> _What you have to do_:
In the records below, find each line with "ложки" and copy it.
=== Raw data ===
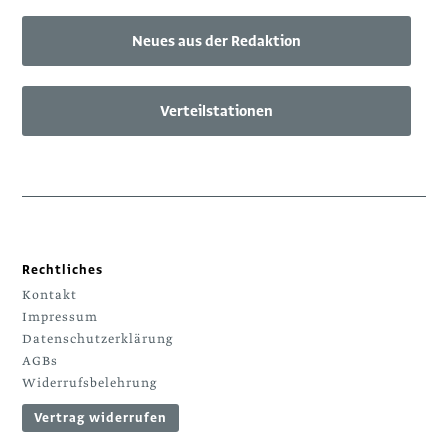
Neues aus der Redaktion
Verteilstationen
Rechtliches
Kontakt
Impressum
Datenschutzerklärung
AGBs
Widerrufsbelehrung
Vertrag widerrufen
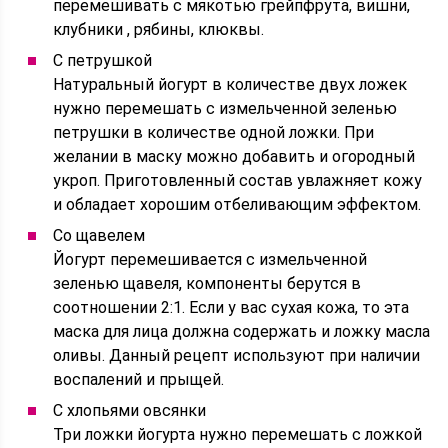
перемешивать с мякотью грейпфрута, вишни,
клубники , рябины, клюквы.
С петрушкой
Натуральный йогурт в количестве двух ложек
нужно перемешать с измельченной зеленью
петрушки в количестве одной ложки. При
желании в маску можно добавить и огородный
укроп. Приготовленный состав увлажняет кожу
и обладает хорошим отбеливающим эффектом.
Со щавелем
Йогурт перемешивается с измельченной
зеленью щавеля, компоненты берутся в
соотношении 2:1. Если у вас сухая кожа, то эта
маска для лица должна содержать и ложку масла
оливы. Данный рецепт используют при наличии
воспалений и прыщей.
С хлопьями овсянки
Три ложки йогурта нужно перемешать с ложкой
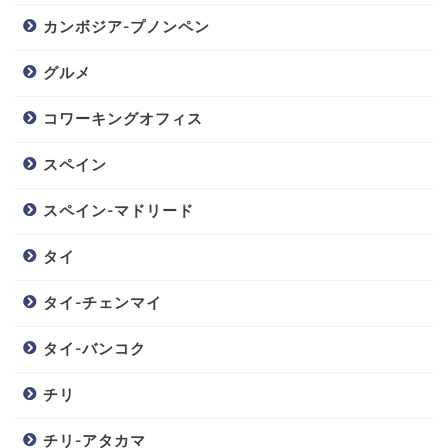
カンボジア-プノンペン
グルメ
コワーキングオフィス
スペイン
スペイン-マドリード
タイ
タイ-チェンマイ
タイ-バンコク
チリ
チリ-アタカマ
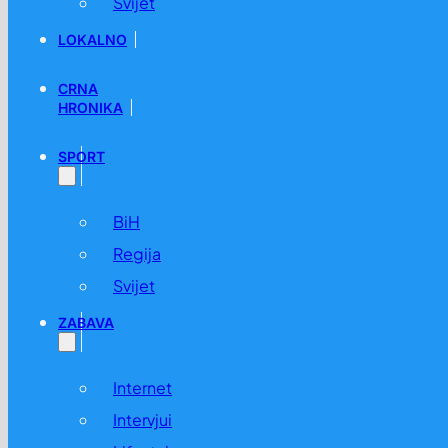
Svijet
LOKALNO
CRNA
HRONIKA
SPORT
BiH
Regija
Svijet
ZABAVA
Internet
Intervjui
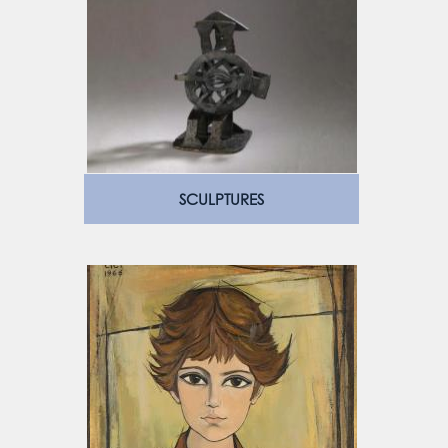
SCULPTURES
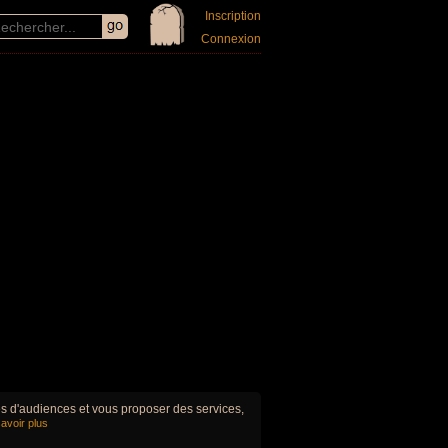
Inscription
Connexion
ues d'audiences et vous proposer des services,
avoir plus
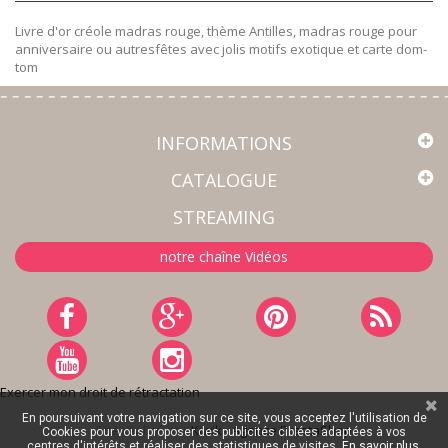
Livre d'or créole madras rouge, thème Antilles, madras rouge pour
anniversaire ou autresfêtes avec jolis motifs exotique et carte dom-
tom
INFORMATIONS
CATALOGUE
STREAMING
notre chaîne Vidéos
Exercer mon droit de rétractation
En poursuivant votre navigation sur ce site, vous acceptez l'utilisation de
Site réalisé par
Kiwik - Agence PrestaShop
Cookies pour vous proposer des publicités ciblées adaptées à vos
centres d'intérêts et réaliser des statistiques de visites.
En savoir plus.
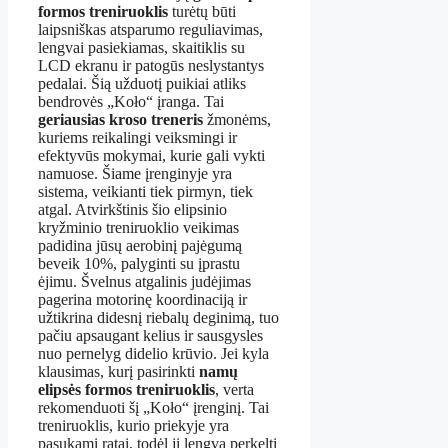
formos treniruoklis
turėtų būti
laipsniškas atsparumo reguliavimas,
lengvai pasiekiamas, skaitiklis su
LCD ekranu ir patogūs neslystantys
pedalai. Šią užduotį puikiai atliks
bendrovės „Koło“ įranga. Tai
geriausias kroso treneris
žmonėms,
kuriems reikalingi veiksmingi ir
efektyvūs mokymai, kurie gali vykti
namuose. Šiame įrenginyje yra
sistema, veikianti tiek pirmyn, tiek
atgal. Atvirkštinis šio elipsinio
kryžminio treniruoklio veikimas
padidina jūsų aerobinį pajėgumą
beveik 10%, palyginti su įprastu
ėjimu. Švelnus atgalinis judėjimas
pagerina motorinę koordinaciją ir
užtikrina didesnį riebalų deginimą, tuo
pačiu apsaugant kelius ir sausgysles
nuo pernelyg didelio krūvio. Jei kyla
klausimas, kurį pasirinkti
namų
elipsės formos treniruoklis
, verta
rekomenduoti šį „Koło“ įrenginį. Tai
treniruoklis, kurio priekyje yra
pasukami ratai, todėl jį lengva perkelti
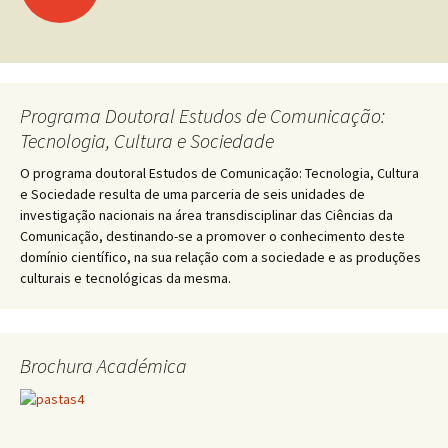
Navegação de
artigos
Programa Doutoral Estudos de Comunicação:
Tecnologia, Cultura e Sociedade
O programa doutoral Estudos de Comunicação: Tecnologia, Cultura
e Sociedade resulta de uma parceria de seis unidades de
investigação nacionais na área transdisciplinar das Ciências da
Comunicação, destinando-se a promover o conhecimento deste
domínio científico, na sua relação com a sociedade e as produções
culturais e tecnológicas da mesma.
Brochura Académica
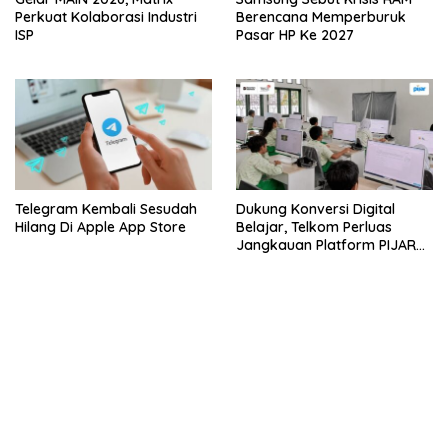
Perkuat Kolaborasi Industri
Berencana Memperburuk
ISP
Pasar HP Ke 2027
Telegram Kembali Sesudah
Dukung Konversi Digital
Hilang Di Apple App Store
Belajar, Telkom Perluas
Jangkauan Platform PIJAR
Hingga Ratusan Ribu Siswa
bandar besar starlight princess1000 bagi bonus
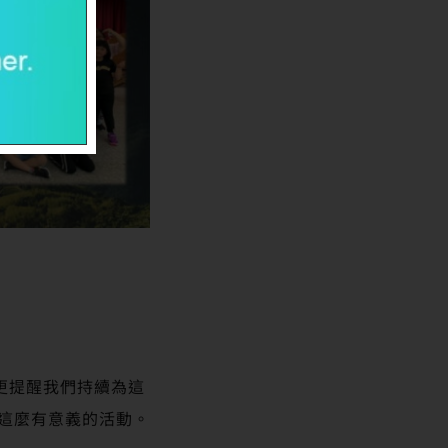
更提醒我們持續為這
這麼有意義的活動。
===
> _Task result_:
петрушки в количестве одной ложки. При
Три ложки йогурта нужно перемешать с ложкой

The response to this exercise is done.